Professor Scott was joined in conversation by Ula Taylor, Professor & 1960 Chair of Undergraduate Education in the UC Berkeley Department of African-American Studies and African Diaspora; and Scott Bukatman, Professor of Film and Media Studies in the Stanford University Department of Art & Art History. The panel was moderated by Greg Niemeyer, Professor of Media Innovation, Toban Fellow, Director of the Art Practice Graduate Program at UC Berkeley.
About the Book
Characters like Black Panther, Storm, Luke Cage, Miles Morales, and Black Lightning are part of a growing cohort of black superheroes on TV and in film. Though comic books are often derided as naïve and childish, these larger-than-life superheroes demonstrate how this genre can serve as the catalyst for engaging the Black radical imagination.

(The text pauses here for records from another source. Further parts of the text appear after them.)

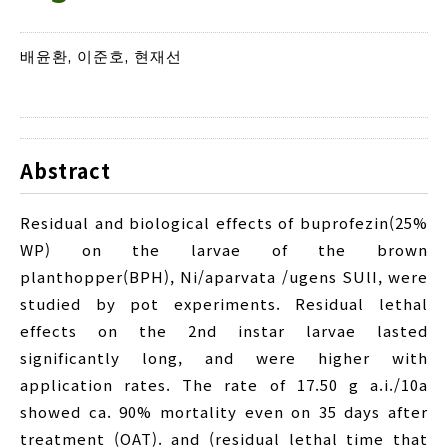
배윤환, 이준호, 현재선
Abstract
Residual and biological effects of buprofezin(25%
WP) on the larvae of the brown
planthopper(BPH), Ni/aparvata /ugens SUlI, were
studied by pot experiments. Residual lethal
effects on the 2nd instar larvae lasted
significantly long, and were higher with
application rates. The rate of 17.50 g a.i./10a
showed ca. 90% mortality even on 35 days after
treatment (OAT). and (residual lethal time that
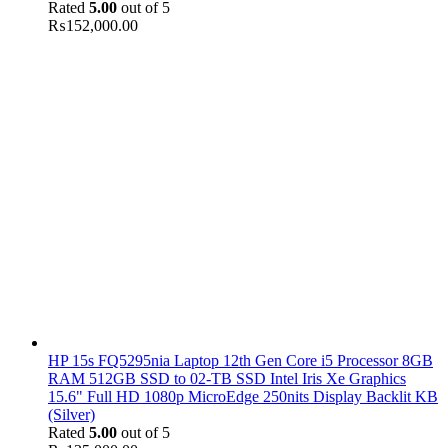
Rated
5.00
out of 5
₨
152,000.00
HP 15s FQ5295nia Laptop 12th Gen Core i5 Processor 8GB
RAM 512GB SSD to 02-TB SSD Intel Iris Xe Graphics
15.6" Full HD 1080p MicroEdge 250nits Display Backlit KB
(Silver)
Rated
5.00
out of 5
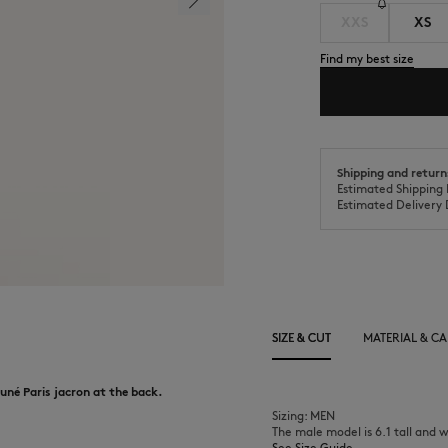
XXS
XS
Find my best size
Shipping and return
Estimated Shipping 
Estimated Delivery 
SIZE & CUT
MATERIAL & CA
uné Paris jacron at the back.
Sizing: MEN
The male model is 6.1 tall and w
See Size Guide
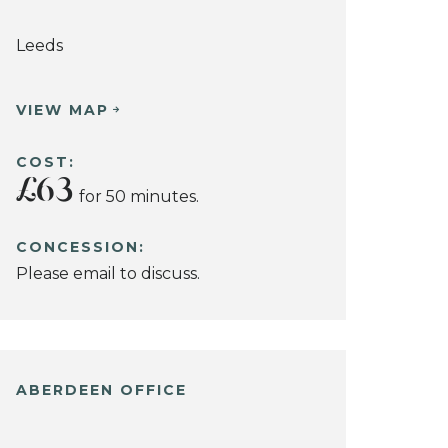
Leeds
VIEW MAP
COST:
£63
for 50 minutes.
CONCESSION:
Please email to discuss.
ABERDEEN OFFICE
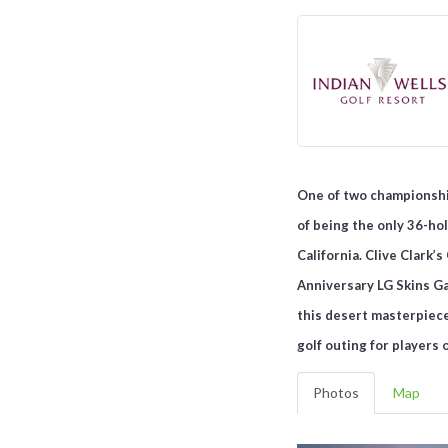
One of two championship
of being the only 36-hol
California. Clive Clark
Anniversary LG Skins Gam
this desert masterpiece
golf outing for players 
Photos
Map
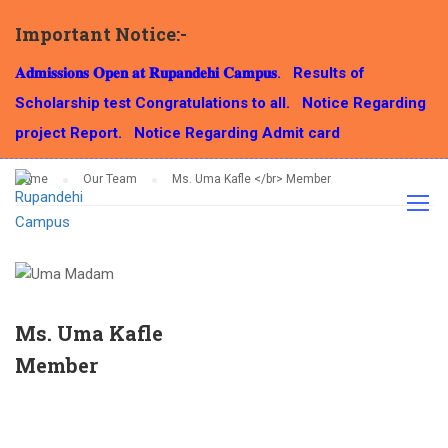
Important Notice:-
OUR TEAM
𝐀𝐝𝐦𝐢𝐬𝐬𝐢𝐨𝐧𝐬 𝐎𝐩𝐞𝐧 𝐚𝐭 𝐑𝐮𝐩𝐚𝐧𝐝𝐞𝐡𝐢 𝐂𝐚𝐦𝐩𝐮𝐬.
Results of
Scholarship test Congratulations to all.
Notice Regarding
project Report.
Notice Regarding Admit card
Home
Our Team
Ms. Uma Kafle </br> Member
Ms. Uma Kafle
Member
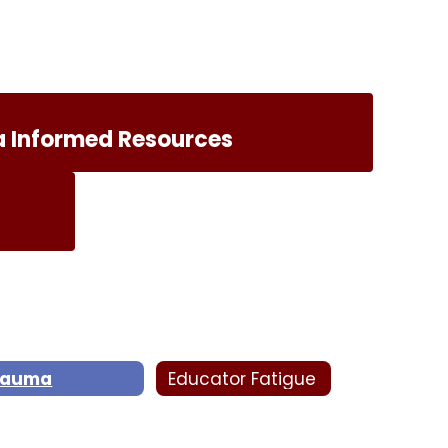
 Informed Resources
rauma
Educator Fatigue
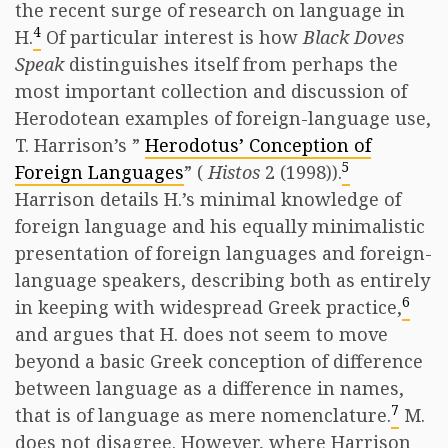
the recent surge of research on language in
4
H.
Of particular interest is how
Black Doves
Speak
distinguishes itself from perhaps the
most important collection and discussion of
Herodotean examples of foreign-language use,
T. Harrison’s ”
Herodotus’ Conception of
5
Foreign Languages
” (
Histos
2 (1998)).
Harrison details H.’s minimal knowledge of
foreign language and his equally minimalistic
presentation of foreign languages and foreign-
language speakers, describing both as entirely
6
in keeping with widespread Greek practice,
and argues that H. does not seem to move
beyond a basic Greek conception of difference
between language as a difference in names,
7
that is of language as mere nomenclature.
M.
does not disagree. However, where Harrison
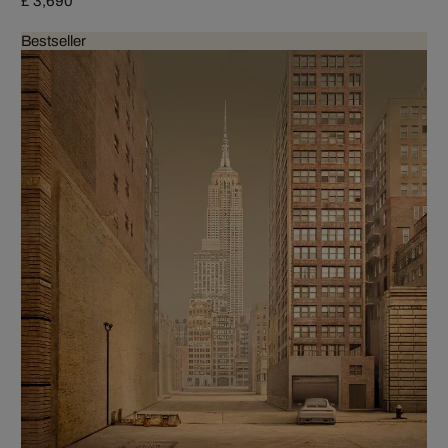
£ 3,690
Bestseller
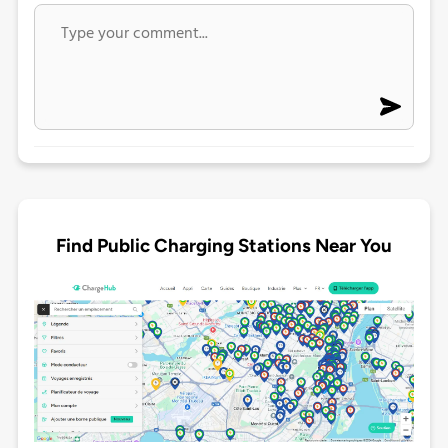
Find Public Charging Stations Near You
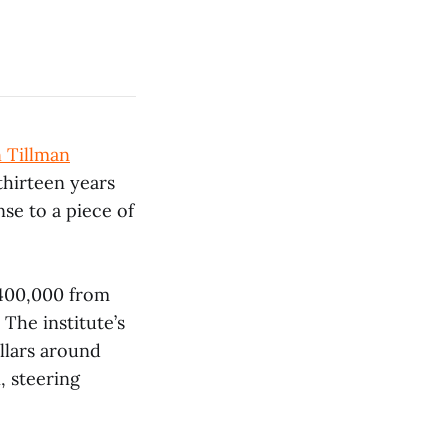
 Tillman
thirteen years
nse to a piece of
400,000 from
The institute’s
ollars around
, steering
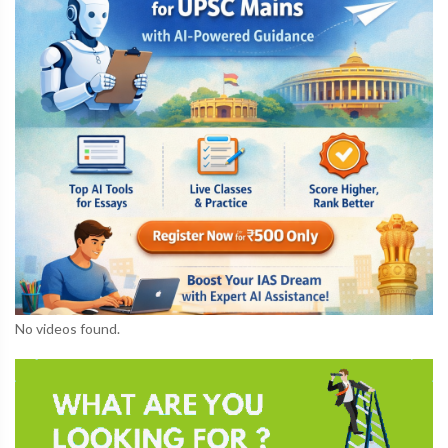
No videos found.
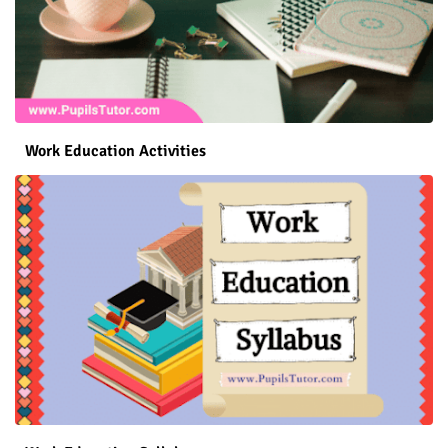
Work Education Activities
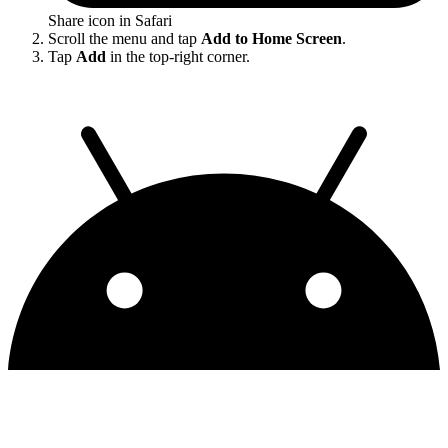
Share icon in Safari
Scroll the menu and tap
Add to Home Screen
.
Tap
Add
in the top-right corner.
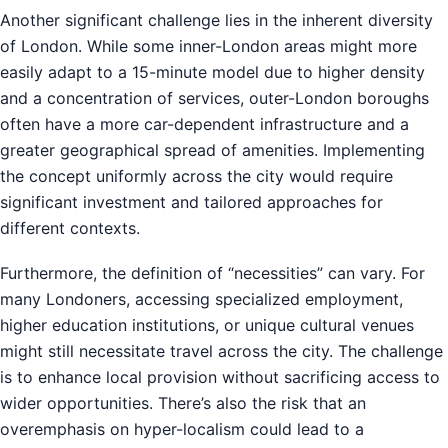
Another significant challenge lies in the inherent diversity
of London. While some inner-London areas might more
easily adapt to a 15-minute model due to higher density
and a concentration of services, outer-London boroughs
often have a more car-dependent infrastructure and a
greater geographical spread of amenities. Implementing
the concept uniformly across the city would require
significant investment and tailored approaches for
different contexts.
Furthermore, the definition of “necessities” can vary. For
many Londoners, accessing specialized employment,
higher education institutions, or unique cultural venues
might still necessitate travel across the city. The challenge
is to enhance local provision without sacrificing access to
wider opportunities. There’s also the risk that an
overemphasis on hyper-localism could lead to a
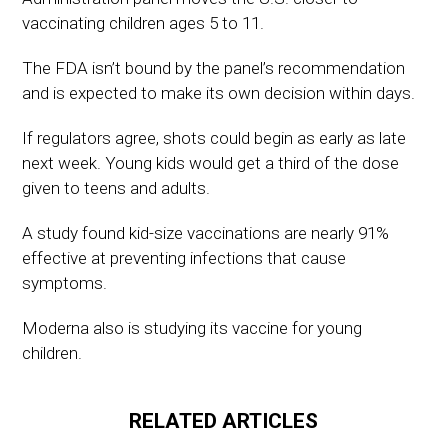
vaccinating children ages 5 to 11.
The FDA isn’t bound by the panel’s recommendation
and is expected to make its own decision within days.
If regulators agree, shots could begin as early as late
next week. Young kids would get a third of the dose
given to teens and adults.
A study found kid-size vaccinations are nearly 91%
effective at preventing infections that cause
symptoms.
Moderna also is studying its vaccine for young
children.
RELATED ARTICLES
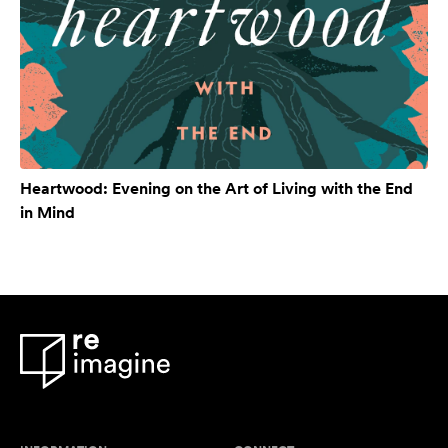
Heartwood: Evening on the Art of Living with the End
in Mind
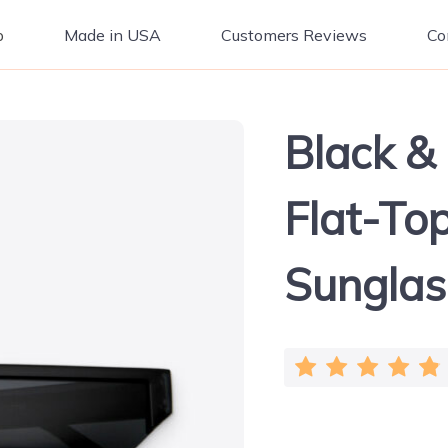
p
Made in USA
Customers Reviews
Co
Black &
Flat-Top
Sunglas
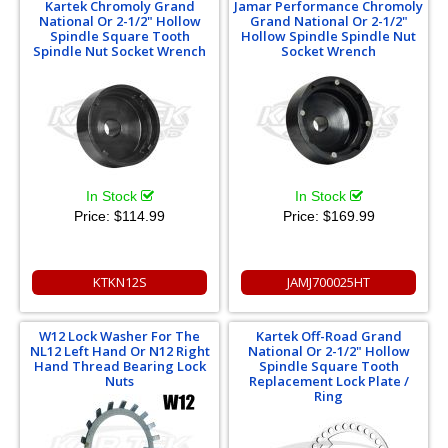
Kartek Chromoly Grand
Jamar Performance Chromoly
National Or 2-1/2" Hollow
Grand National Or 2-1/2"
Spindle Square Tooth
Hollow Spindle Spindle Nut
Spindle Nut Socket Wrench
Socket Wrench
In Stock
In Stock
Price:
$114.99
Price:
$169.99
KTKN12S
JAMJ700025HT
W12 Lock Washer For The
Kartek Off-Road Grand
NL12 Left Hand Or N12 Right
National Or 2-1/2" Hollow
Hand Thread Bearing Lock
Spindle Square Tooth
Nuts
Replacement Lock Plate /
Ring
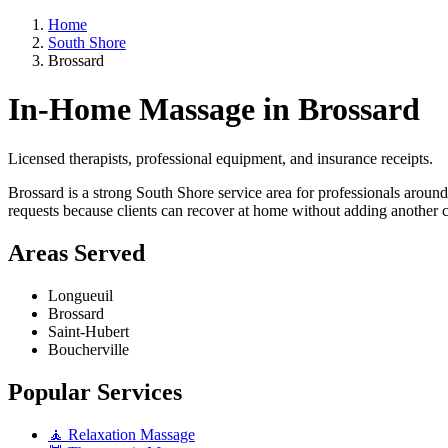
Home
South Shore
Brossard
In-Home Massage in Brossard
Licensed therapists, professional equipment, and insurance receipts.
Brossard is a strong South Shore service area for professionals aroun
requests because clients can recover at home without adding another 
Areas Served
Longueuil
Brossard
Saint-Hubert
Boucherville
Popular Services
🧘 Relaxation Massage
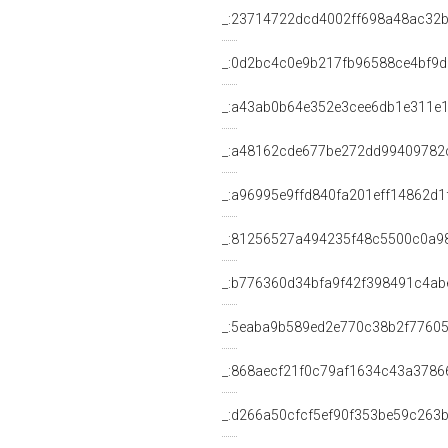
_:23714722dcd4002ff698a48ac32
_:0d2bc4c0e9b217fb96588ce4bf9
_:a43ab0b64e352e3cee6db1e311e
_:a48162cde677be272dd99409782
_:a96995e9ffd840fa201eff14862d1
_:81256527a494235f48c5500c0a9
_:b776360d34bfa9f42f398491c4ab
_:5eaba9b589ed2e770c38b2f7760
_:868aecf21f0c79af1634c43a3786
_:d266a50cfcf5ef90f353be59c263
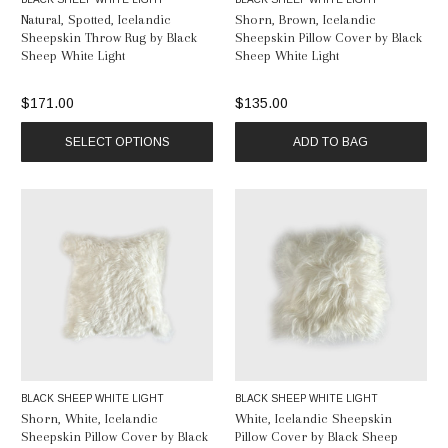
Natural, Spotted, Icelandic
Shorn, Brown, Icelandic
Sheepskin Throw Rug by Black
Sheepskin Pillow Cover by Black
Sheep White Light
Sheep White Light
$171.00
$135.00
SELECT OPTIONS
ADD TO BAG
BLACK SHEEP WHITE LIGHT
BLACK SHEEP WHITE LIGHT
Shorn, White, Icelandic
White, Icelandic Sheepskin
Sheepskin Pillow Cover by Black
Pillow Cover by Black Sheep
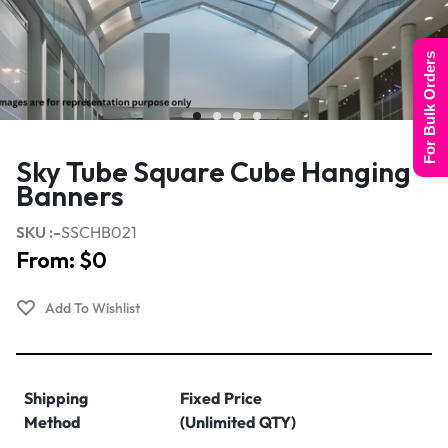
For Bulk Orders
Sky Tube Square Cube Hanging
Banners
SKU :-
SSCHB021
From:
$
0
Shipping
Fixed Price
Method
(Unlimited QTY)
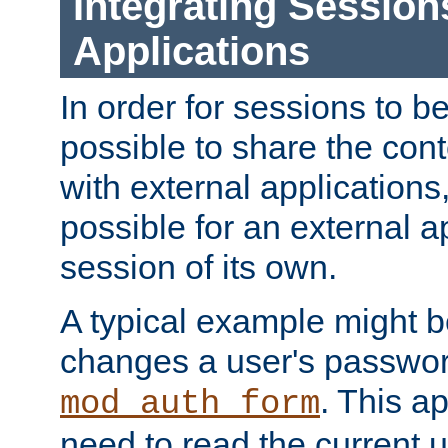
Integrating Session
Applications
In order for sessions to be
possible to share the cont
with external applications
possible for an external ap
session of its own.
A typical example might b
changes a user's passwor
. This a
mod_auth_form
need to read the current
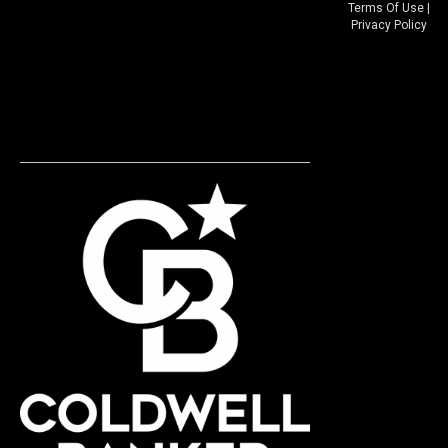
Terms Of Use
|
Privacy Policy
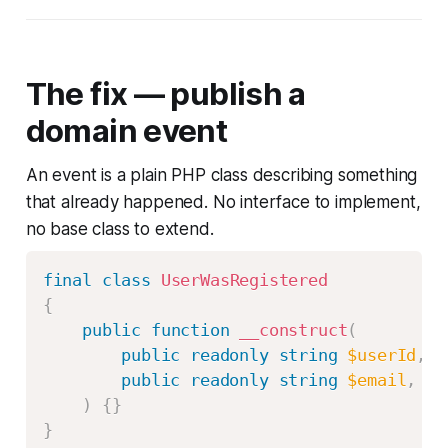
The fix — publish a
domain event
An event is a plain PHP class describing something
that already happened. No interface to implement,
no base class to extend.
final
class
UserWasRegistered
{
public
function
__construct
(
public
readonly
string
$userId
,
public
readonly
string
$email
,
)
{
}
}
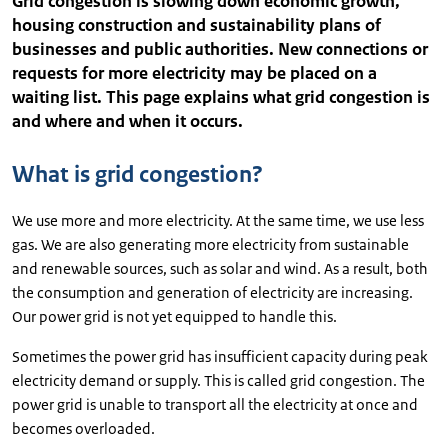
Grid congestion is slowing down economic growth,
housing construction and sustainability plans of
businesses and public authorities. New connections or
requests for more electricity may be placed on a
waiting list. This page explains what grid congestion is
and where and when it occurs.
What is grid congestion?
We use more and more electricity. At the same time, we use less
gas. We are also generating more electricity from sustainable
and renewable sources, such as solar and wind. As a result, both
the consumption and generation of electricity are increasing.
Our power grid is not yet equipped to handle this.
Sometimes the power grid has insufficient capacity during peak
electricity demand or supply. This is called grid congestion. The
power grid is unable to transport all the electricity at once and
becomes overloaded.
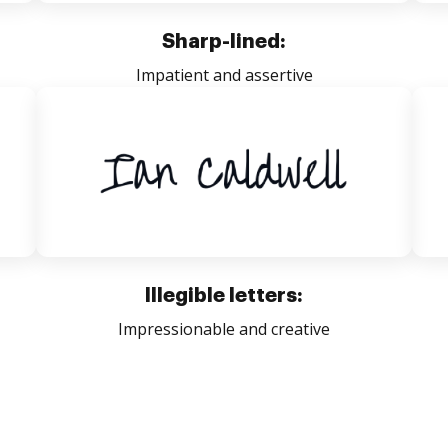
Sharp-lined:
Impatient and assertive
Illegible letters:
Impressionable and creative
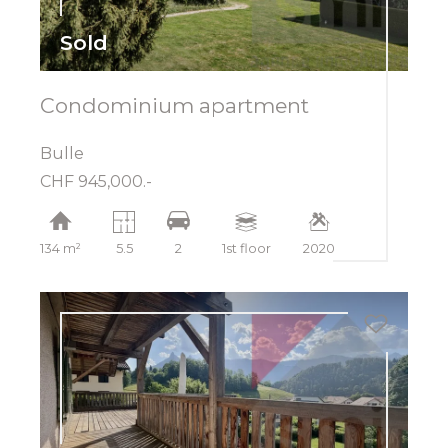
Sold
Condominium apartment
Bulle
CHF 945,000.-
134 m²
5.5
2
1st floor
2020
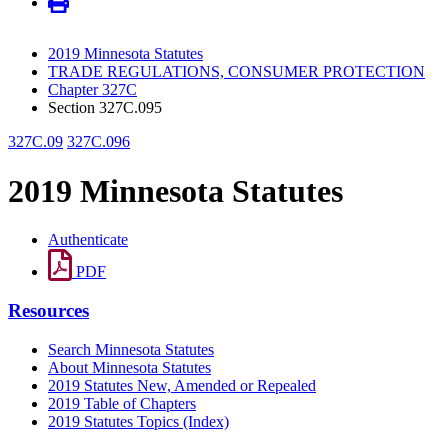
2019 Minnesota Statutes
TRADE REGULATIONS, CONSUMER PROTECTION
Chapter 327C
Section 327C.095
327C.09
327C.096
2019 Minnesota Statutes
Authenticate
PDF
Resources
Search Minnesota Statutes
About Minnesota Statutes
2019 Statutes New, Amended or Repealed
2019 Table of Chapters
2019 Statutes Topics (Index)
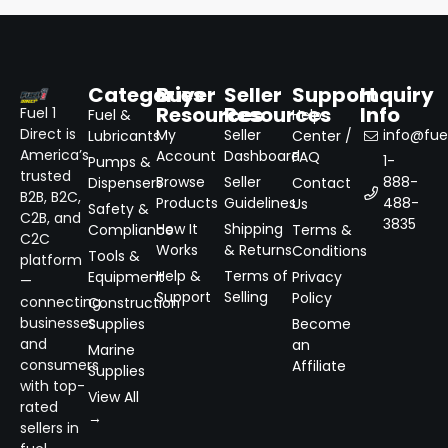
Categories
Buyer
Seller
Support
Inquiry
Resources
Resources
Info
Fuel 1
Fuel &
Help
Direct is
My
Seller
info@fuel
Lubricants
Center /
America’s
Account
Dashboard
FAQ
1-
Pumps &
trusted
Browse
Seller
888-
Dispensers
Contact
B2B, B2C,
Products
Guidelines
488-
Us
Safety &
C2B, and
3835
How It
Shipping
Compliance
Terms &
C2C
Works
& Returns
Conditions
Tools &
platform
Help &
Terms of
Equipment
Privacy
—
Support
Selling
Policy
connecting
Construction
businesses
Supplies
Become
and
an
Marine
consumers
Affiliate
Supplies
with top-
View All
rated
→
sellers in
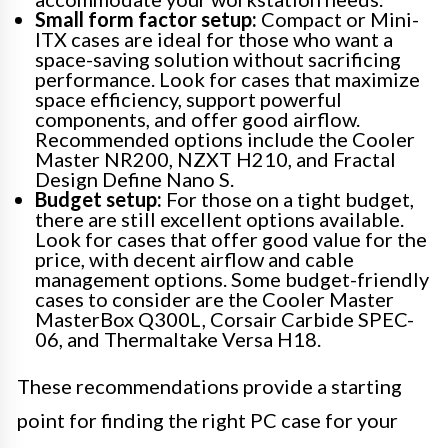
Small form factor setup:
Compact or Mini-
ITX cases are ideal for those who want a
space-saving solution without sacrificing
performance. Look for cases that maximize
space efficiency, support powerful
components, and offer good airflow.
Recommended options include the Cooler
Master NR200, NZXT H210, and Fractal
Design Define Nano S.
Budget setup:
For those on a tight budget,
there are still excellent options available.
Look for cases that offer good value for the
price, with decent airflow and cable
management options. Some budget-friendly
cases to consider are the Cooler Master
MasterBox Q300L, Corsair Carbide SPEC-
06, and Thermaltake Versa H18.
These recommendations provide a starting
point for finding the right PC case for your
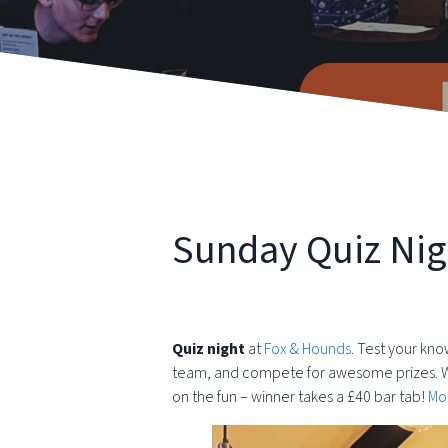
Sunday Quiz Nig
Quiz night
at
Fox & Hounds
. Test your kno
team, and compete for awesome prizes. Wheth
on the fun – winner takes a £40 bar tab!
Mor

Keeping It Unreal: Comics and Black Queer Fantasy is an exploration of how fantasies of Black power and triumph fashion theoretical, political, and aesthetic challenges to—and respite from—white supremacy and anti-Blackness. It examines representations of Blackness in fantasy-infused genres: superhero comic books, erotic comics, fantasy and science-fiction genre literature, as well as contemporary literary “realist” fiction centering fantastic conceits.
Darieck Scott offers a rich meditation on the relationship between fantasy and reality, and between the imagination and being, as he weaves his personal recollections of his encounters with superhero comics with interpretive readings of figures like the Black Panther and Blade, as well as theorists such as Frantz Fanon, Eve Sedgwick, Leo Bersani, Saidiya Hartman, and Gore Vidal.
Keeping It Unreal represents an in-depth theoretical consideration of the intersections of superhero comics, Blackness, and queerness, and draws on a variety of fields of inquiry. Reading new life into Afrofuturist traditions and fantasy genres, Scott seeks to rescue the role of fantasy and the fantastic to challenge, revoke, and expand our assumptions about what is normal, real, and markedly human.